EXERCISE DETAILS
From the listing below, copy each line where "Properties" occurs.

>>>

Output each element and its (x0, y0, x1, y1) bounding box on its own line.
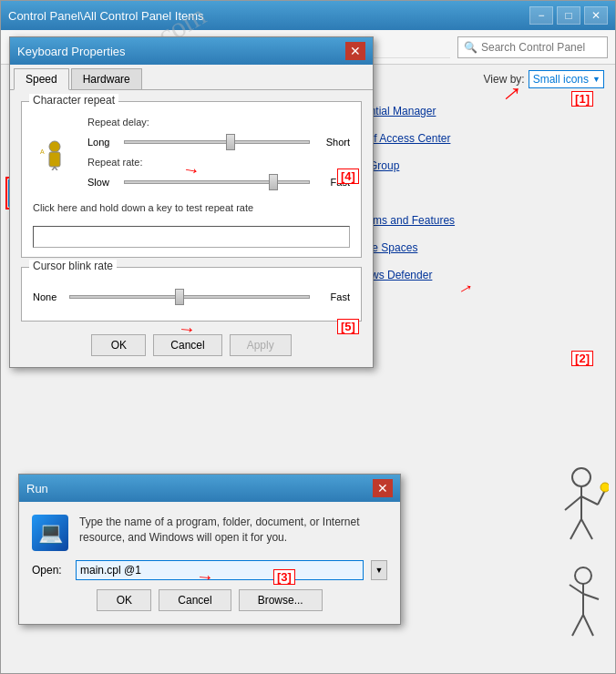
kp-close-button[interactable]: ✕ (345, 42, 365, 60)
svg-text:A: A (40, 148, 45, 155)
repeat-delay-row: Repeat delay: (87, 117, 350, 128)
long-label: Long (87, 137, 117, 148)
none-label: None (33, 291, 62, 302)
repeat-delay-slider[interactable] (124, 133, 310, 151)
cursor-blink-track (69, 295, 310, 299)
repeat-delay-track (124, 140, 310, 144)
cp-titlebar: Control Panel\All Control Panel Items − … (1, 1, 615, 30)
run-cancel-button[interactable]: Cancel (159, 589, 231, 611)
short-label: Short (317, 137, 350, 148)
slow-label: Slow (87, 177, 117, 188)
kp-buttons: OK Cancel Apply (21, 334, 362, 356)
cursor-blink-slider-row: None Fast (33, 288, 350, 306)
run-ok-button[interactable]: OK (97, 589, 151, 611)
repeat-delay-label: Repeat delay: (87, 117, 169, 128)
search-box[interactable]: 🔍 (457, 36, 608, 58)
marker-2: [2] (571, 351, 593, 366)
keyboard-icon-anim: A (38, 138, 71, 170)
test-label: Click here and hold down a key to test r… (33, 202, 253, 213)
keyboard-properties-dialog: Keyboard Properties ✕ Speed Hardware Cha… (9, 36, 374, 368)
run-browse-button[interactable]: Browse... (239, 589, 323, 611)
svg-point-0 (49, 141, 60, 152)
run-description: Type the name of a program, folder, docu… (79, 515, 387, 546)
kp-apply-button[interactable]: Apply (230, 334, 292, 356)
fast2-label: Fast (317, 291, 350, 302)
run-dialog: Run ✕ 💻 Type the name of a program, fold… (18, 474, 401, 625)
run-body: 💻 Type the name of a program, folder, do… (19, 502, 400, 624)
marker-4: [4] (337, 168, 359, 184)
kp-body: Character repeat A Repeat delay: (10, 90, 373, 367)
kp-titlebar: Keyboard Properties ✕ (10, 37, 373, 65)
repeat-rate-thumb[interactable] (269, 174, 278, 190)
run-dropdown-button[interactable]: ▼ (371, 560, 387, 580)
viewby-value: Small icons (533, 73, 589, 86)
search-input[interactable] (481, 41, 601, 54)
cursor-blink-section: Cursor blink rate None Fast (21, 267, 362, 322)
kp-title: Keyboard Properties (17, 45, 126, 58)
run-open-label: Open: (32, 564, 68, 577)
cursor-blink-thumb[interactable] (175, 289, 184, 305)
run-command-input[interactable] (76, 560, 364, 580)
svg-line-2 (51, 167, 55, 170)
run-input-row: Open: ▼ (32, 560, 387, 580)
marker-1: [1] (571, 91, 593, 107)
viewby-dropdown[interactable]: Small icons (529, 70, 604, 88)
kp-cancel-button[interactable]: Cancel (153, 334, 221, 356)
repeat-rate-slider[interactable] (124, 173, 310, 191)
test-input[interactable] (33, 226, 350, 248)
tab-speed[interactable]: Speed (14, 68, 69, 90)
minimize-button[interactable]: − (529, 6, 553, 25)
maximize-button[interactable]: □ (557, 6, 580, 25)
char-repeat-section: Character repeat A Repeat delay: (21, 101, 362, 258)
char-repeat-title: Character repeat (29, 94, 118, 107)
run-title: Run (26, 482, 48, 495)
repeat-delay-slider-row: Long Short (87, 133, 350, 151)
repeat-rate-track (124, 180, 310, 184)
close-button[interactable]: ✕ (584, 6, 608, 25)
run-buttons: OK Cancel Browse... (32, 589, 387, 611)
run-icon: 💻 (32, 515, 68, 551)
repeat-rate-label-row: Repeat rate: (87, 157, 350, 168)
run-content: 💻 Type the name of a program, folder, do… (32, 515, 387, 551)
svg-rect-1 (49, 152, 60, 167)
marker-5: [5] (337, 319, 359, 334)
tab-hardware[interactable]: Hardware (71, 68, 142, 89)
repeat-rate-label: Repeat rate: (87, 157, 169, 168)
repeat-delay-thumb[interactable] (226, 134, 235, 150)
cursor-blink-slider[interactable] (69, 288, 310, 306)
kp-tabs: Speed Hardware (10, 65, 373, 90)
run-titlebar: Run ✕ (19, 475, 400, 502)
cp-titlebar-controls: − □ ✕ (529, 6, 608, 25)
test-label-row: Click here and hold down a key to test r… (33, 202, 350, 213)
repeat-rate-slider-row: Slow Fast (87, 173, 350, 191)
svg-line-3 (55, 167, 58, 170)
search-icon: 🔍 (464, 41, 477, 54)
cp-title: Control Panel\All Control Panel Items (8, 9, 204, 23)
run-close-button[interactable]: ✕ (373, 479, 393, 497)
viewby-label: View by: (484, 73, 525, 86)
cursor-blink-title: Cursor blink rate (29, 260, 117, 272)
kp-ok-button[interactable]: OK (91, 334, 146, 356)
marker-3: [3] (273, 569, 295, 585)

<<<

EXPECTED OUTPUT
keyboard-properties-dialog: Keyboard Properties ✕ Speed Hardware Cha… (9, 36, 374, 368)
kp-titlebar: Keyboard Properties ✕ (10, 37, 373, 65)
kp-title: Keyboard Properties (17, 45, 126, 58)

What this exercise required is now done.